_What needs to be done_
Here the job is to transcribe the data verbatim while leaving each picture out.

Collected data
>>>

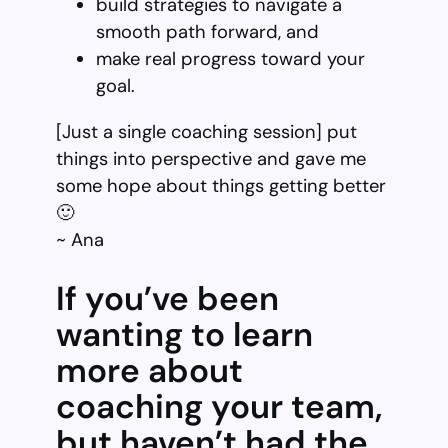
build strategies to navigate a
smooth path forward, and
make real progress toward your
goal.
[Just a single coaching session] put
things into perspective and gave me
some hope about things getting better
🙂
~ Ana
If you’ve been
wanting to learn
more about
coaching your team,
but haven’t had the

<<<

_Response to the exercise_
build strategies to navigate a
smooth path forward, and
make real progress toward your
goal.
[Just a single coaching session] put
things into perspective and gave me
some hope about things getting better
🙂
~ Ana
If you’ve been
wanting to learn
more about
coaching your team,
but haven’t had the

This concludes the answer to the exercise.